Neuf autres sociétés, dont LafargeHolcim, Barclays ou Anglo American, ont déjà indiqué qu'elles procéderaient elles aussi à un tel vote, soit avant la fin de l'année, soit aux AG 2022. Les sociétés des secteurs industriels et financiers (principalement les banques) sont les premières concernées.

A la fin juillet, 17 sociétés avaient adopté de leur propre initiative ces résolutions qu'elles ont adaptées à leurs contraintes, sans forcément suivre les demandes formulées par les initiateurs de ce concept. Ainsi, le contenu, mais aussi l'exigence des résolutions soumises au vote varient significativement d'une société à une autre, pointe Squarewell Partners. Mais seules six d'entre elles se sont engagées à organiser un vote à fréquence régulière.

Résolutions plébiscitées

Les résolutions soutenues par les sociétés ont en moyenne recueilli plus de 90 % de soutien. Le « Say on Climate » a remporté plus de 98 % de votes à l'AG de Vinci, 97 % pour à celle d'Atos. Ailleurs, en Europe, les scores sont aussi élevés. Chez Unilever, 99 % des actionnaires ont voté pour, 96 % chez Ferrovial, ou encore 94 % chez Glencore. Le vote à l'AG de Shell a été un tout petit peu moins consensuel (89 %), mais les actionnaires avaient à se prononcer aussi en parallèle sur une résolution plus ambitieuse, portée par l'organisation environnementale Follow This.

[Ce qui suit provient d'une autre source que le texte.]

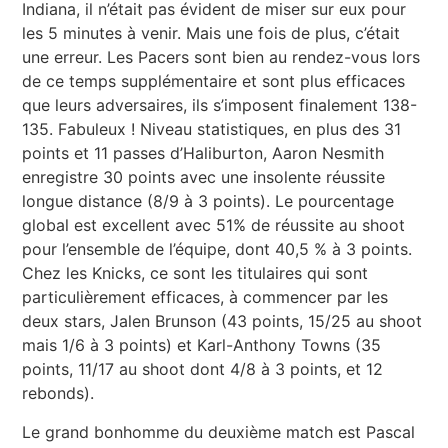
Indiana, il n’était pas évident de miser sur eux pour
les 5 minutes à venir. Mais une fois de plus, c’était
une erreur. Les Pacers sont bien au rendez-vous lors
de ce temps supplémentaire et sont plus efficaces
que leurs adversaires, ils s’imposent finalement 138-
135. Fabuleux ! Niveau statistiques, en plus des 31
points et 11 passes d’Haliburton, Aaron Nesmith
enregistre 30 points avec une insolente réussite
longue distance (8/9 à 3 points). Le pourcentage
global est excellent avec 51% de réussite au shoot
pour l’ensemble de l’équipe, dont 40,5 % à 3 points.
Chez les Knicks, ce sont les titulaires qui sont
particulièrement efficaces, à commencer par les
deux stars, Jalen Brunson (43 points, 15/25 au shoot
mais 1/6 à 3 points) et Karl-Anthony Towns (35
points, 11/17 au shoot dont 4/8 à 3 points, et 12
rebonds).
Le grand bonhomme du deuxième match est Pascal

A l'inverse, les résolutions émises par des actionnaires demandant un vote annuel ont eu moins de succès. Chez H&M, elle a été refusée à plus de 97 %.

Les investisseurs n'ont pas tous forcément eu le même point de vue, explique Squarewell Partners. Alors que certains investisseurs se sont publiquement prononcés en faveur des « Say on Climate », d'autres, comme certains fonds de pension américains, tel que CalPERS, le fonds de pension de la Californie, ont exprimé des réserves sur l'efficacité du mécanisme et sur les potentielles conséquences sur la responsabilité des conseils d'administration. La plupart des investisseurs passifs, comme BlackRock, State Street ou encore Vanguard ont opté pour une approche au cas par cas. Enfin, entre les deux agences de conseil en vote américaines, ISS a été plus accommodant que Glass Lewis.

Parmi les bizarreries des résolutions « Say on Climate », Iberdrola s'est illustré cette année en faisant voter une résolution particulière, très différente de celles des autres groupes. Le groupe espagnol a clairement indiqué que ses actionnaires allaient voter sur ses grands principes, ses positions et ses objectifs en matière de climat, mais pas sur sa stratégie ni sur le contenu spécifique de son plan d'action, car ces derniers relèvent du conseil d'administration.